Cindy Lau, Lady of Leis, Honolulu, image
Photo caption
Leis last a week, Lau says, if refrigerated after wearings.

In 1951, Cindy Lau left China for Oahu with her new husband—a native Hawaiian she had met through a matchmaker in her village. Eventually, she went to work making corsages in the back of a barbershop in Honolulu's Chinatown. Fifty years later, at age 76, she presides over Cindy's Lei & Flower Shoppe on Maunakea Street (808-536-6538),

Q What do leis signify?
A Lei-making started long before Europeans arrived in the Hawaiian Islands. It has always been a way to say hello or good-bye to a visitor. I love the joyousness of leis. Making them and selling them requires a love of flowers and a love of people.

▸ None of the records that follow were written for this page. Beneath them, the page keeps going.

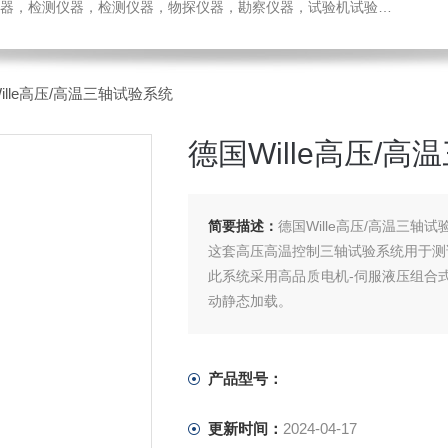
检测仪器，检测仪器，物探仪器，勘察仪器，试验机试验箱，整体方案
ille高压/高温三轴试验系统
德国Wille高压/
简要描述：
德国Wille高压/高温三轴试
这套高压高温控制三轴试验系统用于测
此系统采用高品质电机-伺服液压组合
动静态加载。
功能*的GEOsys软件支持所有试验
行特殊试验。
产品型号：
更新时间：
2024-04-17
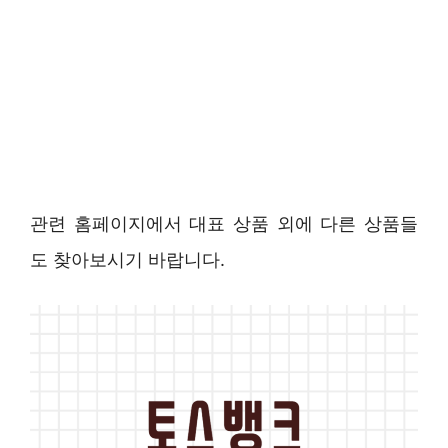
관련 홈페이지에서 대표 상품 외에 다른 상품들
도 찾아보시기 바랍니다.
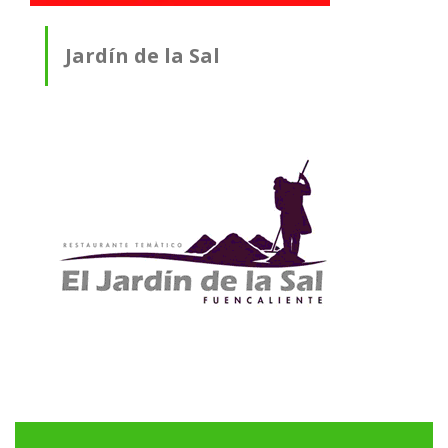
Jardín de la Sal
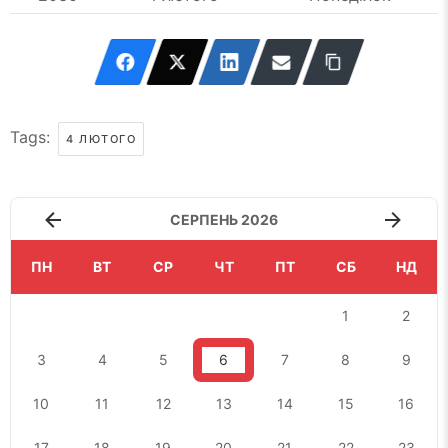
Tags:
4 ЛЮТОГО
СЕРПЕНЬ 2026
ПН
ВТ
СР
ЧТ
ПТ
СБ
НД
1
2
3
4
5
6
7
8
9
10
11
12
13
14
15
16
17
18
19
20
21
22
23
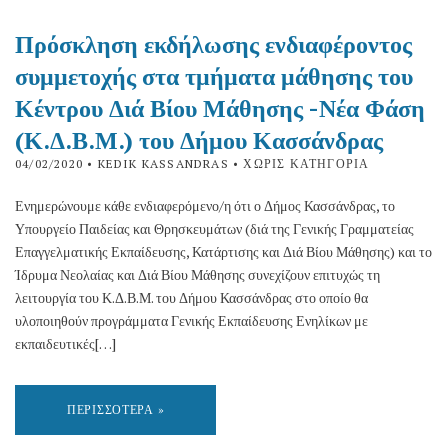
Πρόσκληση εκδήλωσης ενδιαφέροντος
συμμετοχής στα τμήματα μάθησης του
Κέντρου Διά Βίου Μάθησης -Νέα Φάση
(Κ.Δ.Β.Μ.) του Δήμου Κασσάνδρας
04/02/2020
• KEDIK KASSANDRAS • ΧΩΡΊΣ ΚΑΤΗΓΟΡΊΑ
Ενημερώνουμε κάθε ενδιαφερόμενο/η ότι ο Δήμος Κασσάνδρας, το
Υπουργείο Παιδείας και Θρησκευμάτων (διά της Γενικής Γραμματείας
Επαγγελματικής Εκπαίδευσης, Κατάρτισης και Διά Βίου Μάθησης) και το
Ίδρυμα Νεολαίας και Διά Βίου Μάθησης συνεχίζουν επιτυχώς τη
λειτουργία του Κ.Δ.Β.Μ. του Δήμου Κασσάνδρας στο οποίο θα
υλοποιηθούν προγράμματα Γενικής Εκπαίδευσης Ενηλίκων με
εκπαιδευτικές[…]
ΠΕΡΙΣΣΌΤΕΡΑ »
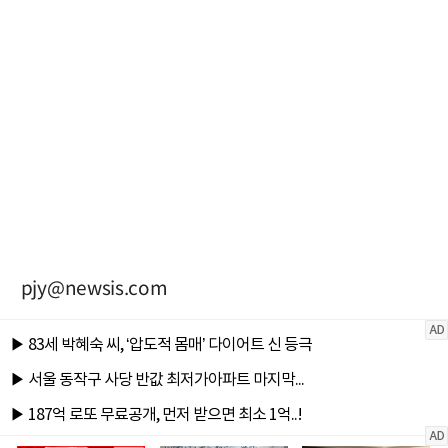
pjy@newsis.com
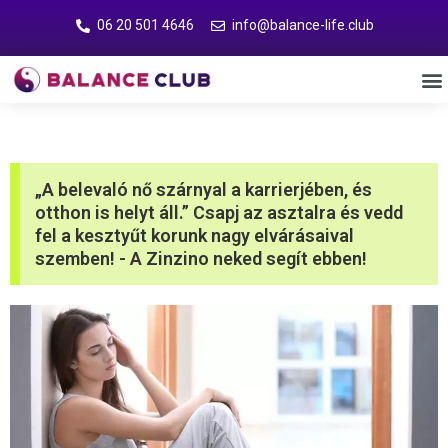
06 20 501 4646
info@balance-life.club
„A belevaló nő szárnyal a karrierjében, és
otthon is helyt áll.” Csapj az asztalra és vedd
fel a kesztyűt korunk nagy elvárásaival
szemben! - A Zinzino neked segít ebben!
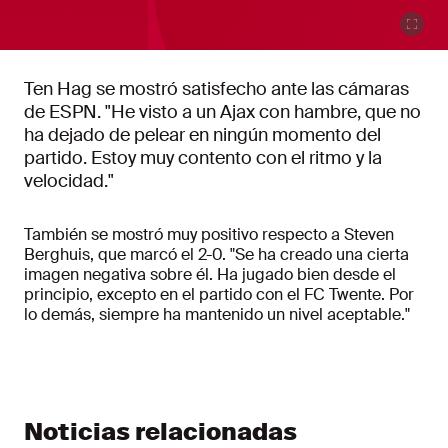
Ten Hag se mostró satisfecho ante las cámaras
de ESPN. "He visto a un Ajax con hambre, que no
ha dejado de pelear en ningún momento del
partido. Estoy muy contento con el ritmo y la
velocidad."
También se mostró muy positivo respecto a Steven
Berghuis, que marcó el 2-0. "Se ha creado una cierta
imagen negativa sobre él. Ha jugado bien desde el
principio, excepto en el partido con el FC Twente. Por
lo demás, siempre ha mantenido un nivel aceptable."
Noticias relacionadas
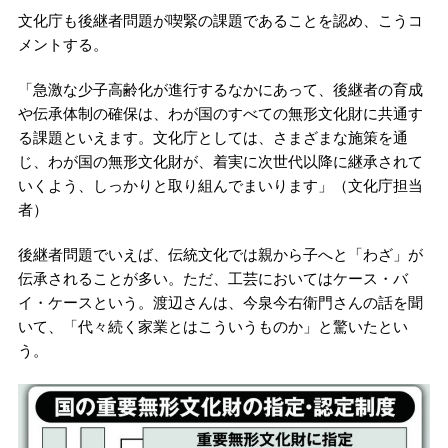
文化庁も後継者問題が喫緊の課題であることを認め、こうコ
メントする。
「急激な少子高齢化が進行するなかにあって、後継者の育成
や伝承体制の確保は、わが国のすべての無形文化財に共通す
る課題といえます。文化庁としては、さまざまな施策を通
じ、わが国の無形文化財が、着実に次世代以降に継承されて
いくよう、しっかりと取り組んでまいります」（文化庁担当
者）
後継者問題でいえば、伝統文化では親から子へと「わざ」が
伝承されることが多い。ただ、工芸においてはケース・バ
イ・ケースという。渡辺さんは、今泉今右衛門さんの話を聞
いて、「代々続く家業とはこういうものか」と驚いたとい
う。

Q Know of any superstitions or taboos?
A The hala lei is a symbol of kicking out the old and welcoming in the new, so you'd give it to a politician leaving office, but you wouldn't give it to someone for his birthday. They say a pregnant woman should wear her lei untied so it won't get tangled up in the umbilical cord.

Q Which are your favorite blossoms?
A The large-petaled, butter-colored plumeria, the tiny chartreuse pakalana, the small white pikake that look like delicate seashells, and the maile, a leafy vine often strung with white flowers. Tourists go for the plumeria and orchids.

Q And when you're not making leis?
A I love to shop, especially for groceries in Chinatown, where things are cheaper. And in Waikiki, I like to act like a tourist. I swim in the ocean, and I walk around the big hotels to look at the beautiful floral displays.

Q Is your Chinese heritage in your leis?
A I'm very partial to red, which is good luck. One of our signatures is the money lei. It has ribbons, ti leaves, and dollar bills woven into it.